La commission électorale birmane a ordonné vendredi à l'opposante Aung San Suu Kyi d'utiliser dans ses discours en anglais le mot "Myanmar" pour qualifier le pays et non "Burma", un nom que "personne" n'a le droit de prononcer. Il y a plus de vingt ans, la junte alors au pouvoir avait rebaptisé en anglais le pays "Myanmar". Elle estimait que "Burma" était un reliquat de la colonisation britannique, et que ce terme favorisait la majorité ethnique "birmane" ou "bamar", aux dépends des nombreuses minorités ethniques du pays. Mais le changement a fait l'objet d'un combat politique, l'opposition se refusant systématiquement à l'employer.Au cours de sa tournée en Europe qui s'achevait aujourd'hui, Suu Kyi "a appelé le Myanmar 'Burma' dans ses discours", a dénoncé la commission électorale dans une déclaration publiée aujourd'hui dans le quotidien d'Etat New Light of Myanmar. "Personne n'a le droit d'appeler (le pays) 'Burma'", a-t-elle ajouté, en faisant référence à la Constitution de 2008 qui spécifie que le pays s'appelle "République de l'Union du Myanmar".
Le nom du pays n'a pas été changé en birman, les discours de Suu Kyi dans sa langue maternelle ne sont donc pas un problème.

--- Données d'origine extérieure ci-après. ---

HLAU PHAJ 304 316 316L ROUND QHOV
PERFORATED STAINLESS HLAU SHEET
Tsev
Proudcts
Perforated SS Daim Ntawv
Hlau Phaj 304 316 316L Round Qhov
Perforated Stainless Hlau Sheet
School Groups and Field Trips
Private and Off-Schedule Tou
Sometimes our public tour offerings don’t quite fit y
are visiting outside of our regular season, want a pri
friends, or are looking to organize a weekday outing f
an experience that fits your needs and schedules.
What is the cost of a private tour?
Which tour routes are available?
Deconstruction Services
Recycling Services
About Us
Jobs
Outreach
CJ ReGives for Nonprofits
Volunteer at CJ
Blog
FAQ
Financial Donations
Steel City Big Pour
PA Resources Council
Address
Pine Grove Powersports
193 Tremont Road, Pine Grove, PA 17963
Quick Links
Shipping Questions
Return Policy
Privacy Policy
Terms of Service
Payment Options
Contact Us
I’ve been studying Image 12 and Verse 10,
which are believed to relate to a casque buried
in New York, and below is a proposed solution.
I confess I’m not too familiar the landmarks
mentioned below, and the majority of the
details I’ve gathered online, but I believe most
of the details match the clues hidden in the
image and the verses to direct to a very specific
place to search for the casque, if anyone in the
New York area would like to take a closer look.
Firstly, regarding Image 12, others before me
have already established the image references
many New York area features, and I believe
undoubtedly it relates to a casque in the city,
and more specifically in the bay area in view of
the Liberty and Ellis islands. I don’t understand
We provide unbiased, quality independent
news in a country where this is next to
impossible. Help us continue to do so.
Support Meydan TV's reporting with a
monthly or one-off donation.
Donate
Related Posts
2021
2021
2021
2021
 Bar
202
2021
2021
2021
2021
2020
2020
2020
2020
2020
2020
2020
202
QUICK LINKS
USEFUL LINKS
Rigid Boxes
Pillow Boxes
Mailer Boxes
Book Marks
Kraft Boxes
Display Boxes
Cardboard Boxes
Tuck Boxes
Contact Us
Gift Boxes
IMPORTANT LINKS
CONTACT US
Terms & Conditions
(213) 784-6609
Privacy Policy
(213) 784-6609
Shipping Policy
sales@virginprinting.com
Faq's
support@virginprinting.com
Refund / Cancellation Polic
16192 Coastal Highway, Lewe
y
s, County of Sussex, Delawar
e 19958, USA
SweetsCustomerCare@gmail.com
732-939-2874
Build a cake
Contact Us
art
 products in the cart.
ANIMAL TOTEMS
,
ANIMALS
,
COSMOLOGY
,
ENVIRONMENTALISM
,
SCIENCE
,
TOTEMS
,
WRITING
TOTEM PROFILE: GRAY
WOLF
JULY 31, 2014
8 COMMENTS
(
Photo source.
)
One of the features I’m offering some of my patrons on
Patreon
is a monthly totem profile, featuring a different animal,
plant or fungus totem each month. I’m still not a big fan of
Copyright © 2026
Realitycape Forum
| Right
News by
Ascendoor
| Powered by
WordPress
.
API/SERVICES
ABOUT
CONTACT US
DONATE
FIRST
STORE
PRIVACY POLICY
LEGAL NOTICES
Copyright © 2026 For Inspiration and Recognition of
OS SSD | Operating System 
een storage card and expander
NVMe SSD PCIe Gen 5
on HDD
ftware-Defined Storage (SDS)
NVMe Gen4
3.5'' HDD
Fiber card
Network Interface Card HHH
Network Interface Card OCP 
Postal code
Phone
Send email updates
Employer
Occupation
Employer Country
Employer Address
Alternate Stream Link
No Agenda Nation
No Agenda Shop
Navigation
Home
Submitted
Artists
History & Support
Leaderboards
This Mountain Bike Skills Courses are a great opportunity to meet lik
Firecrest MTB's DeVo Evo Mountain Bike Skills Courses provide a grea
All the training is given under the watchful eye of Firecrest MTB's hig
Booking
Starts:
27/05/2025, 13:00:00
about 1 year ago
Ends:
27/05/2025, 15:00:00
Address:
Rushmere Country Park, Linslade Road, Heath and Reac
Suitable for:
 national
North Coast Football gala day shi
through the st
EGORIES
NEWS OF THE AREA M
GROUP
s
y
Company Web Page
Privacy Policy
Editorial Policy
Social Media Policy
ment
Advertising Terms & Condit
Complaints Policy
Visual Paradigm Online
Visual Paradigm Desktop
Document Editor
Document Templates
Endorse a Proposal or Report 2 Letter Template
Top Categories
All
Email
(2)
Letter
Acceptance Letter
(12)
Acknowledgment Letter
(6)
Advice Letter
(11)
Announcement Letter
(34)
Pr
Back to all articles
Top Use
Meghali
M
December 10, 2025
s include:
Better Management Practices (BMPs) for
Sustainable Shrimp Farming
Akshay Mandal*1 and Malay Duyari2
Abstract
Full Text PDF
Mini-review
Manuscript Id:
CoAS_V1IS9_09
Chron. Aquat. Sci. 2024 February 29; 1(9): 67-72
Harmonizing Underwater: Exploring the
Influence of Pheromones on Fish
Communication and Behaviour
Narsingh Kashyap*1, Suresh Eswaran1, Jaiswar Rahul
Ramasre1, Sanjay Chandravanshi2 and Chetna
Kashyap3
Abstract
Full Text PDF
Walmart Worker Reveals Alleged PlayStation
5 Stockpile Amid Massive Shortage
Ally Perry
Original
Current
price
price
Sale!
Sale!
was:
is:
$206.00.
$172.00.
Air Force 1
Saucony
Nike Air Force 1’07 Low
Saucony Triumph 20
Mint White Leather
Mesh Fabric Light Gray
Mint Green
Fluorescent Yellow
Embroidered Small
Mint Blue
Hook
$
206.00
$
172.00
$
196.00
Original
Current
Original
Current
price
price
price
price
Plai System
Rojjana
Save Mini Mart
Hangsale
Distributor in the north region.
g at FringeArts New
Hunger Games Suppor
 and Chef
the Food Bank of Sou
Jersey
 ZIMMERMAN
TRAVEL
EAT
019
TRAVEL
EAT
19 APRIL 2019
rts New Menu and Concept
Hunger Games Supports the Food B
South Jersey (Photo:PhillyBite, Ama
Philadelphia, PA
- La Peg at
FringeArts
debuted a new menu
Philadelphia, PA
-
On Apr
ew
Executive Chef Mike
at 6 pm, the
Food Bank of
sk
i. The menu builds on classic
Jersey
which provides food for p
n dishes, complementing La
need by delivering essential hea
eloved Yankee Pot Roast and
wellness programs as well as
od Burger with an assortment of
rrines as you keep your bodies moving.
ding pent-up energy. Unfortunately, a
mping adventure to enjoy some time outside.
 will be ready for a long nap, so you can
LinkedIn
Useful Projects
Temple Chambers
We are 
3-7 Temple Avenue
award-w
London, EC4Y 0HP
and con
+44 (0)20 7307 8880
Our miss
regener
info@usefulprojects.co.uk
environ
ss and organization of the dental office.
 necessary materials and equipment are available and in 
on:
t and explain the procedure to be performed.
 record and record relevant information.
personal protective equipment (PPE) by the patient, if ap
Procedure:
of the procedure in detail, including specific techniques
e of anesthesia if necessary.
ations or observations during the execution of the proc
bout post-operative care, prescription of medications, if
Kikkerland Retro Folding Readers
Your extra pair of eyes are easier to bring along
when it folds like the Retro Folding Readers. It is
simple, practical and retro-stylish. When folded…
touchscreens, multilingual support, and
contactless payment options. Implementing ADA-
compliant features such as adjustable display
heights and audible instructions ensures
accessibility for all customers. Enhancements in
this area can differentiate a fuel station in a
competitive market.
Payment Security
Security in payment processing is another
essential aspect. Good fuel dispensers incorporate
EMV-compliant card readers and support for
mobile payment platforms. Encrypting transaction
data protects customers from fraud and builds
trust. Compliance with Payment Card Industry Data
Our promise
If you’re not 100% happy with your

Quant à la langue française, elle a le plus souvent conservé le terme de "Birmanie", y compris chez les scientifiques, les deux mots se traduisant de la même façon. Mais le casse-tête est permanent pour les anglophones. Les Etats-Unis se refusent ainsi toujours, eux aussi, à appeler le pays "Myanmar". Et en décembre dernier, Hillary Clinton, première secrétaire d'Etat américaine à s'y rendre depuis un demi-siècle, avait dû jongler avec le dilemme pendant plusieurs jours. Pour ne pas fâcher ses hôtes, elle s'était le plus souvent résolue à parler de "ce pays".
Le parti d'Aung San Suu Kyi a indiqué hier que la leader de l'opposition, âgée de 67 ans, ne se rendrait pas au Parlement birman cette semaine afin de récupérer de son éprouvante tournée européenne.